The first question, the most important question, must be asked: is this alloy found on earth? And what are its characteristics? The primary three elements of the Wedge are Aluminum, Copper, Silicon (Al-Cu-Si) and while alloys of Aluminum are myriad, Al-Cu-Si alloys are the most popular in use for casting where high strength is required. Bismuth, lead and cadmium are added to increase machinability.
This alloy is clearly part of the 2000 series of Aluminum, where copper adds higher strength, and silicon increases toughness and imparts increased integrity to the casting process where complex parts are involved. When heat-treated, this alloy can exceed the toughness of mild steel. Interestingly though, manufacturers note that the most common applications for the 2000 series Aluminum alloys are aerospace, military vehicles and rocket fins.
Copper in aluminum alloy tends to segregate to grain boundaries, causing local galvanic potentials and increased pitting. In other words, Al-Cu-Si tends to have the lowest corrosion resistance of any Aluminum alloy - meaning that the layer of corrosion may not give an accurate estimate of age.
The facts, as they stand, are used to assert that Aliens or Time Travellers (or Time Travelling Aliens, perhaps in a blue box) had somehow left a piece of their craft behind in Romania. Because not only was the Aluminum an Out Of Place Artifact ("OOPART") by virtue of the material pre-dating its known manufacture on earth - but said to be part of a flying craft by an engineer. To assess these assertions, a little more needs to be said about Aluminum.
Aluminum itself is a somewhat ironic element (especially since it is lucky atomic number 13) - in that it is the most abundant metal in the earth's crust and third most abundant element after oxygen and silicon, yet it was not discovered and named as an element until 1761. Aluminum was first produced in 1825 and not in mass quantities until 1886 using the Hall–Héroult process of electrolysing a molten cryolite bath. Up until this point, Aluminum was worth more than gold due to the expense of the process and materials needed. Even in present day, the cost of Aluminum is largely due to the huge amount of energy required to first smelt bauxite and then electrolyse the resulting Aloxite at 1000 Degrees C. It is estimated that 8% of the United States annual energy consumption is used for the production of Aluminum.
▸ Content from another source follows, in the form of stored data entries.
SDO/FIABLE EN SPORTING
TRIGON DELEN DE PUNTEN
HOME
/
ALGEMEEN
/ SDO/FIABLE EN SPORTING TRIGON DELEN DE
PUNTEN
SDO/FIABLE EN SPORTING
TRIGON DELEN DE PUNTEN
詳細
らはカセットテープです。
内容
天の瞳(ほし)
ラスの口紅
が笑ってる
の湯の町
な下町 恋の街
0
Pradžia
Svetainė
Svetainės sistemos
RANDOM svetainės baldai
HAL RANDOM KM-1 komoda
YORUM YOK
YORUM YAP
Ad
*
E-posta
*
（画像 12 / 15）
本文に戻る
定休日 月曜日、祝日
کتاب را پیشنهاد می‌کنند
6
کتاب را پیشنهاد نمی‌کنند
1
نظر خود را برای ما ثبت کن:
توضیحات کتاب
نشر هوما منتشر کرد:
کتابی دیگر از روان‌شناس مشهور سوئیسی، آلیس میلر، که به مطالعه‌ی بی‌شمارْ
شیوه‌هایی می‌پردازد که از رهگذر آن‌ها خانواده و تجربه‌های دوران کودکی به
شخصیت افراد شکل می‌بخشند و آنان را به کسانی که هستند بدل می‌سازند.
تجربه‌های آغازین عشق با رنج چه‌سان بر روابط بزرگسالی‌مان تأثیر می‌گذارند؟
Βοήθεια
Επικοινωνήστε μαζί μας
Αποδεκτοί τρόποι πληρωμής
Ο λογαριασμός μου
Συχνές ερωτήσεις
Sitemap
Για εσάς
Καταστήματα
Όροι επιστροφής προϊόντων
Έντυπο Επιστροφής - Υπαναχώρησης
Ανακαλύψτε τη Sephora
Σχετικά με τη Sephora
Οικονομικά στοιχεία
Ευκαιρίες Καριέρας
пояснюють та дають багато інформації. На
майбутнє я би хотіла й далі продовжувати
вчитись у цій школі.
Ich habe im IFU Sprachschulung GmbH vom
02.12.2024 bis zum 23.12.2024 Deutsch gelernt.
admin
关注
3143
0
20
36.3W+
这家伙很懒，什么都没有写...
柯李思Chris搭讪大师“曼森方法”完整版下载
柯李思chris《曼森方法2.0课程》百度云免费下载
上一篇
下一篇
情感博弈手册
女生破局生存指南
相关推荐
The point here is simple - Aluminum is very hard to isolate. (And you should always recycle your aluminum cans!). Previous to 1825, metallic Aluminum effectively did not exist. It was not simply forgotten like the formula for concrete or Damascus steel - it never was.
But could ancient cultures have found a way to produce Aluminum, as they had steel? Or are there any naturally occurring pure forms of Aluminum that could be taken advantage of, as there are native forms of gold, silver, or copper? (With the exception of Rubies, Sapphires, and Corundum which are all forms of Aluminum Oxide)
The first question is the easiest to answer - there are no other verified ancient artifacts made of metallic aluminum, whether coins, crowns, or hammers. But as far as the second question goes, there are peer reviewed papers that report "native aluminum" being found in exotic locals - which means that Aluminum is now accepted by geologists as a mineral. They are always associated with extreme, oxygen free environments such as ocean floor cold seeps or volcanic action. These aluminum flakes are always minuscule (2 mm x 2 mm by .5 mm, for example) and do not add up to a sizeable amount of aluminium - certainly, if 5 lbs of this metal was recovered 11,000 years ago, it would not have been made into a hammer - it would be the crown of crowns. Even 150 years ago, Aluminum had a higher value than platinum or gold.
|Excavator Bucket Teeth
So, Aluminum occurs naturally on earth. Ancient cultures could not isolate it. Does this leave the Alien/ Time Traveller hypothesis as the most likely scenario? The shape of the wedge and holes are unremarkable and certainly not "Alien". And the estimated age of the artifact is in doubt, because of the susceptibility of this particular alloy to corrosion. Let's assume that the artifact was found at the bottom of the excavation, and not simply planted by hoaxers. How did it get there? It is the location that the Wedge was found in that provides the last clue. Is there anything earthly that high-strength aluminum is used for; created in a similar shape; and could be found at the bottom of an excavation - no matter how deep.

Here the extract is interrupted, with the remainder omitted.